The experiment followed model use standards from the DeepSeek-R1 paper and bybio.co the design card: Don't use few-shot examples, prevent adding a system timely, and engel-und-waisen.de set the temperature level to 0.5 - 0.7 (0.6 was used). You can find additional evaluation details here.


Approach


DeepSeek-R1's strong coding abilities allow it to act as an agent without being clearly trained for tool usage. By permitting the design to produce actions as Python code, it can flexibly connect with environments through code execution.


Tools are carried out as Python code that is consisted of straight in the prompt. This can be a simple function meaning or a module of a larger plan - any valid Python code. The design then creates code actions that call these tools.


Results from carrying out these actions feed back to the model as follow-up messages, driving the next actions until a final answer is reached. The agent framework is an easy iterative coding loop that moderates the conversation in between the design and suvenir51.ru its environment.


Conversations


DeepSeek-R1 is used as chat model in my experiment, where the design autonomously pulls extra context from its environment by utilizing tools e.g. by using a search engine or fetching data from websites. This drives the discussion with the environment that continues until a final answer is reached.
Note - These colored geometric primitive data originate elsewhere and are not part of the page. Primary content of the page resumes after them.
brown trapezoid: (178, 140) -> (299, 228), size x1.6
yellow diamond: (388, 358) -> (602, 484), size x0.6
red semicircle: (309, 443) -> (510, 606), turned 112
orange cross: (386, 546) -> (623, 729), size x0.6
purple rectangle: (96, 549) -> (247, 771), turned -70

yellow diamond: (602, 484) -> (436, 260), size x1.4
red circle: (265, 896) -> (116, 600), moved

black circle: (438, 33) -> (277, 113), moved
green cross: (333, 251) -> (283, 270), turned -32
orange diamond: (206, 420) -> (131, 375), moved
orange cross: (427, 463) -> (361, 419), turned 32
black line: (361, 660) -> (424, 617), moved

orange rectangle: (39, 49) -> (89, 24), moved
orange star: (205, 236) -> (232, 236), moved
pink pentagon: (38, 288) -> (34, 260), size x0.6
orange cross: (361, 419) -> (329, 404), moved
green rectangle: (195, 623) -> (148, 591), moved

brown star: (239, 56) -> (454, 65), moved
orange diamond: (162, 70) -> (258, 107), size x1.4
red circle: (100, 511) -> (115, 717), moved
In contrast, o1 designs are understood to perform badly when used as chat designs i.e. they do not attempt to pull context throughout a conversation. According to the linked article, o1 models carry out best when they have the complete context available, with clear directions on what to do with it.
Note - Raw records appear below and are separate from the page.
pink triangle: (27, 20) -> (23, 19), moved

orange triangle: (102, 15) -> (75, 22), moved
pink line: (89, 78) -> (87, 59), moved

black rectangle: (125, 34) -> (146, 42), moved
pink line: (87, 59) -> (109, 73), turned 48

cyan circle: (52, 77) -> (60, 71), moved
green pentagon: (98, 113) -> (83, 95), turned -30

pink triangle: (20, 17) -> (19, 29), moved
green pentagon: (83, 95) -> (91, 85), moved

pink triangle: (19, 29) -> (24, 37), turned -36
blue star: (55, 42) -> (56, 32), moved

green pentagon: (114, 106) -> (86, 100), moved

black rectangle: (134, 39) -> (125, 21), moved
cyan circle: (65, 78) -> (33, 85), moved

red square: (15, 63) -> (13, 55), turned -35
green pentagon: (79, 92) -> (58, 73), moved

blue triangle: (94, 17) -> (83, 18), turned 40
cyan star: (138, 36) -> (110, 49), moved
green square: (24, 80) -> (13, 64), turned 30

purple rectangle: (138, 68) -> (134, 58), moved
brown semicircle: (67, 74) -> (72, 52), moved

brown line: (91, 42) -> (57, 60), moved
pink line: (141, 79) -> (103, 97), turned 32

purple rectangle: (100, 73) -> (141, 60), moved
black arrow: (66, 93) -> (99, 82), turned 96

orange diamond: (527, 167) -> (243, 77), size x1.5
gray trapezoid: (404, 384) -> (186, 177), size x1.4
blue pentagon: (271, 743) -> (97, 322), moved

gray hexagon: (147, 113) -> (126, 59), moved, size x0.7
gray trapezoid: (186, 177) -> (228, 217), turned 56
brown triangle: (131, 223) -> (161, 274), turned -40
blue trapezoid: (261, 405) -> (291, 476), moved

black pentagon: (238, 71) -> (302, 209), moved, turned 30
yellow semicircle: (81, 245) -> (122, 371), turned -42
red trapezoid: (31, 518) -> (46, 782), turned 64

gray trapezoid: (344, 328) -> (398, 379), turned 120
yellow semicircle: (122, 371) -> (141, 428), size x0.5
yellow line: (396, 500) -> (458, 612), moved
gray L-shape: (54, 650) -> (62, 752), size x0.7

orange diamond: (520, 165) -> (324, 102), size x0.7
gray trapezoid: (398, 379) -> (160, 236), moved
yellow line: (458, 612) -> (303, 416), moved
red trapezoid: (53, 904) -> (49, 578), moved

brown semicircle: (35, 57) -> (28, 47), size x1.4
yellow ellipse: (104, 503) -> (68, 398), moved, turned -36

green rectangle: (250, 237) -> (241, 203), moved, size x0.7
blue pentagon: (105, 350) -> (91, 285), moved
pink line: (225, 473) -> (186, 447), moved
Initially, I also tried a complete context in a single timely method at each step (with arise from previous steps consisted of), however this caused significantly lower ratings on the GAIA subset. Switching to the conversational approach explained above, I had the ability to reach the reported 65.6% performance.


This raises an intriguing concern about the claim that o1 isn't a chat model - maybe this observation was more relevant to older o1 designs that lacked tool use abilities? After all, isn't tool usage support an important mechanism for enabling models to pull extra context from their environment? This conversational method certainly appears reliable for DeepSeek-R1, though I still require to perform comparable try outs o1 models.


Generalization


Although DeepSeek-R1 was mainly trained with RL on mathematics and coding tasks, dokuwiki.stream it is amazing that generalization to agentic tasks with tool use through code actions works so well. This capability to generalize to agentic tasks reminds of recent research by DeepMind that reveals that RL generalizes whereas SFT memorizes, although generalization to tool use wasn't investigated because work.
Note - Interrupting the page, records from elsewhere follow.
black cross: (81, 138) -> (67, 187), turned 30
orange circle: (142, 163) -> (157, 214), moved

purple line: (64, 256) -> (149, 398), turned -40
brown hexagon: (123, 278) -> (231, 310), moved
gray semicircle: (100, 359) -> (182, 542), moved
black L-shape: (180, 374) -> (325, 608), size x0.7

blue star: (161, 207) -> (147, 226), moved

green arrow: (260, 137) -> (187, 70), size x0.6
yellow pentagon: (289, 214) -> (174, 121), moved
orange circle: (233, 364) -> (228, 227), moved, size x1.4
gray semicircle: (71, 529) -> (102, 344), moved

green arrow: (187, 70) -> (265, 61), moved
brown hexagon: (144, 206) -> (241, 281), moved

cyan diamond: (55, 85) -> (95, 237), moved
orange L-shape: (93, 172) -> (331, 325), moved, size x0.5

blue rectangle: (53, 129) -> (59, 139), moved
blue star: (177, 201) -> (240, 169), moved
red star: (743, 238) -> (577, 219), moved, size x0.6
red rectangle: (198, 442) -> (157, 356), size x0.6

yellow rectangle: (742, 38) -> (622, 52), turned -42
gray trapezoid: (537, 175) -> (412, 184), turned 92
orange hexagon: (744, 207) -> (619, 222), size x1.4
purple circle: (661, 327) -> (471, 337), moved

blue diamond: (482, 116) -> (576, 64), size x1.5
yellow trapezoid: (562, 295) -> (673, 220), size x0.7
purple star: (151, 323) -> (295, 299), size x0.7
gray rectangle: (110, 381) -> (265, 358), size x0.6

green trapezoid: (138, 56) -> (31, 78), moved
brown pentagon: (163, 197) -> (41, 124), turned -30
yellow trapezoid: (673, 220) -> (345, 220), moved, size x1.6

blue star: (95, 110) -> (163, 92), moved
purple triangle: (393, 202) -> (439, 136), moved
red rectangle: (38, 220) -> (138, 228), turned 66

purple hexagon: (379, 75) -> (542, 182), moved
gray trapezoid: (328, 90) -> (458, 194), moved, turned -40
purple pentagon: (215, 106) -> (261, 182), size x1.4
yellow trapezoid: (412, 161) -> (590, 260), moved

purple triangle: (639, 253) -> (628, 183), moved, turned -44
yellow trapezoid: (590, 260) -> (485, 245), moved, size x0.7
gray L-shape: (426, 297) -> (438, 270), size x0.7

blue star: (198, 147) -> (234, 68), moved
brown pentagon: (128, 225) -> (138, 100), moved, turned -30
Despite its capability to generalize to tool usage, systemcheck-wiki.de DeepSeek-R1 often produces very long thinking traces at each step, compared to other models in my experiments, limiting the effectiveness of this model in a single-agent setup. Even easier tasks often take a long period of time to complete. Further RL on agentic tool use, be it by means of code actions or not, might be one choice to enhance effectiveness.


Underthinking


I likewise observed the underthinking phenomon with DeepSeek-R1. This is when a thinking model frequently switches between various thinking thoughts without adequately checking out appealing paths to reach a right solution. This was a significant reason for extremely long reasoning traces produced by DeepSeek-R1. This can be seen in the tape-recorded traces that are available for download.


Future experiments


Another common application of reasoning models is to use them for planning just, while utilizing other models for producing code actions. This could be a possible new feature of freeact, if this separation of functions shows helpful for more complex jobs.


I'm likewise curious about how thinking designs that already support tool usage (like o1, o3, ...) perform in a single-agent setup, with and without producing code actions. Recent advancements like OpenAI's Deep Research or Hugging Face's open-source Deep Research, which likewise uses code actions, hb9lc.org look interesting.